- _TASK REQUIREMENTS_: Across the listing below, how many lines contain the string "años"? Only the number is needed.

(EXERCISE INPUT)

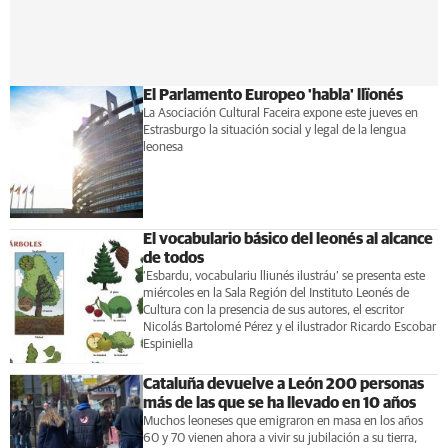
El Parlamento Europeo 'habla' llïonés
La Asociación Cultural Faceira expone este jueves en
Estrasburgo la situación social y legal de la lengua
leonesa
El vocabulario básico del leonés al alcance
de todos
‘Esbardu, vocabulariu lliunés ilustráu’ se presenta este
miércoles en la Sala Región del Instituto Leonés de
Cultura con la presencia de sus autores, el escritor
Nicolás Bartolomé Pérez y el ilustrador Ricardo Escobar
Espiniella
Cataluña devuelve a León 200 personas
más de las que se ha llevado en 10 años
Muchos leoneses que emigraron en masa en los años
60 y 70 vienen ahora a vivir su jubilación a su tierra,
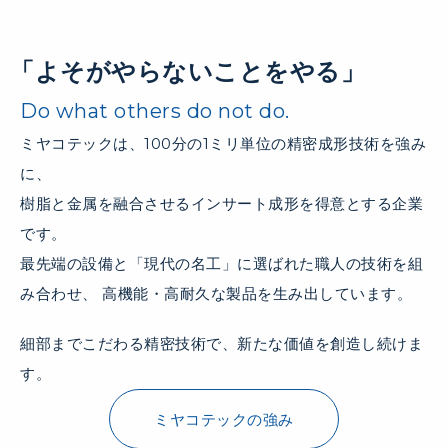
「よそがやらないことをやる」
Do what others do not do.
ミヤコテックは、100分の1ミリ単位の精密成形技術を強み
に、
樹脂と金属を融合させるインサート成形を得意とする企業
です。
最先端の設備と「現代の名工」に選ばれた職人の技術を組
み合わせ、 高機能・高耐久な製品を生み出しています。
細部までこだわる精密技術で、新たな価値を創造し続けま
す。
ミヤコテックの強み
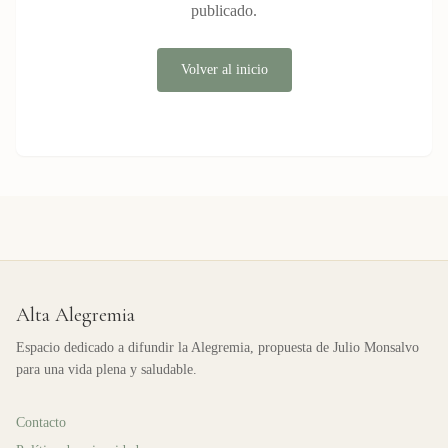
publicado.
Volver al inicio
Alta Alegremia
Espacio dedicado a difundir la Alegremia, propuesta de Julio Monsalvo
para una vida plena y saludable.
Contacto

(End EXERCISE INPUT)

- _OUTPUT FOR THIS EXERCISE_: 2